The investors include Tencent and Comcast Ventures. Tencent is a Chinese media, internet and mobile conglomerate with a 46-percent ownership stake by South African media company Naspers.
Comcast Ventures is the entity formed in 2011 when U.S. telecommunications conglomerate Comcast and NBC combined their venture arms into a single unit, according to Business Insider.
Comcast is the largest broadcasting and cable TV company in the world by revenue. TV network NBC is a Comcast subsidiary.
U.S. President Elect Donald Trump is affiliated with NBC because he once played host on NBC’s “Apprentice” reality game show. Trump is keeping business ties to Comcast and said he plans to remain executive producer for the spin-off “Celebrity Apprentice” series, Salon reported.
From Forbes. Story by Mfonobong Nsehe.
Paystack, one of Nigeria’s most hotly anticipated tech start-ups, has just secured $1.3 million seed investment from both international and homegrown investors. The investors include Tencent, Comcast Ventures and Singularity Investments, with participation from Spark, M&S Partners, Tokyo Founders Fund, Blue Rinc Capital, Pave Investments, KIBS-CFY Partners, Michael Siebel, Justin Kan, Olumide Soyombo, Leonard Stiegeler and a number of angels.
The company, founded by Shola Akinlade and Ezra Olubi, initially caught the eye of industry commentators as it was one the first Nigerian tech company to be accepted into the world-famous Y Combinator progam, based in Silicon Valley.
Since then, having taken Paystack through private beta, and securing $120,000 early-stage investment from Y Combinator, Akinlade (CEO) and Olubi (CTO) have quietly been building the company, working to secure this seed investment round, whilst also building a network of partner merchants in Nigeria, over 1,500, who are now using the platform to accept online payments.
I spoke to Paystack’s CEO, Shola Akinlade, to find out how the company is working to fix Nigeria’s fragmented online payments system.
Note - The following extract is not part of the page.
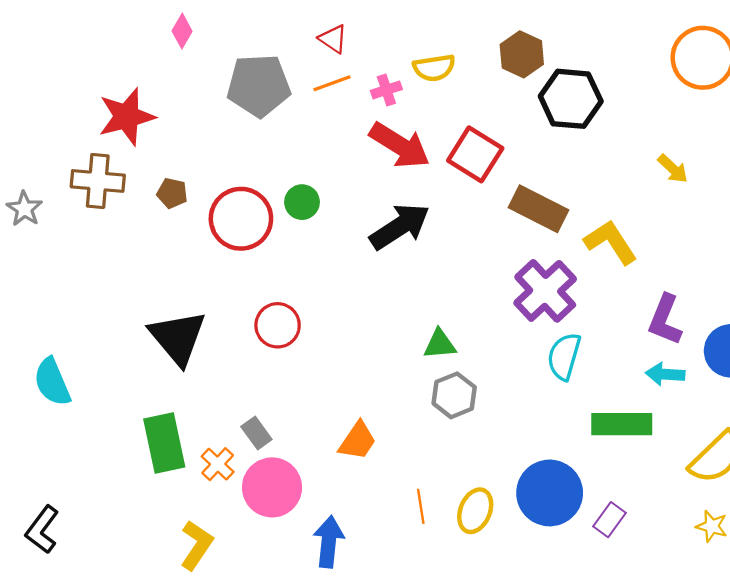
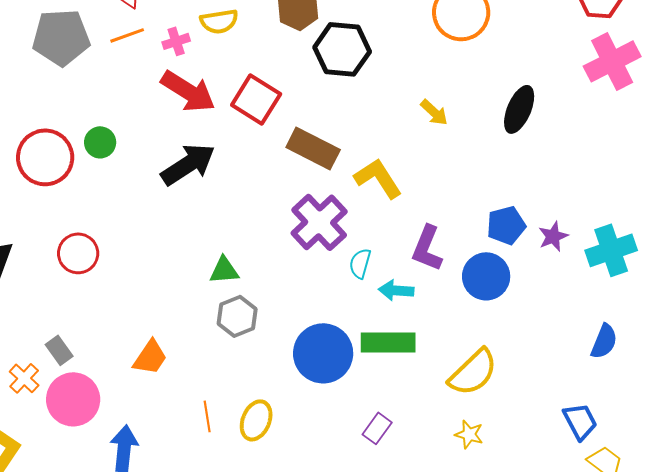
cyan semicircle: (564, 356) -> (360, 263), moved, size x0.7
cyan arrow: (665, 374) -> (396, 290), moved
blue circle: (550, 493) -> (323, 353), moved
“The challenge was to solve the issue of online payments in Africa, somehow connecting the super-fragmented aspects of the sector. What we did was develop multi-channel payment options for merchants across the country, enabling them to accept payments from around the world, via credit card, debit card, and direct bank transfer on web and mobile. It’s taken two years of non-stop hard work to grow it from idea stage, to the product we have today.
“I’m excited that Silicon Valley is now paying attention to African companies, with Mark Zuckerberg, Y Combinator and 500 startups all betting on African startups this year. I’m optimistic that as long as African startups keep building great businesses, funding will continue to flow in our direction.
“Payments are really fragmented in Africa and Nigeria, because people pay in different ways here and our problems are a bit different from the rest of the world.”
Paystack is available in Nigeria. Do you have any plans to scale the company outside of Nigeria and across Africa?
“Oh yes, we are already having early conversations in Ghana and should support a few more countries in 2017. Building out across the continent is absolutely critical to our growth strategy. The entire African payments market is, I believe, up for grabs.
“The growth potential for fintech is enormous. Nigerian businesses collected about $150 billion last year, most of which was collected offline. However the digital economy on the continent is growing fast, and Nigeria alone currently sees 6 million new internet users every year. Such a high proportion of payments are still conducted offline, but with more people coming online every year, the growth trajectory is staggering. It’s easy to see that there will be more digital transactions this year than last year, and this is a trend that will continue for a very long time.”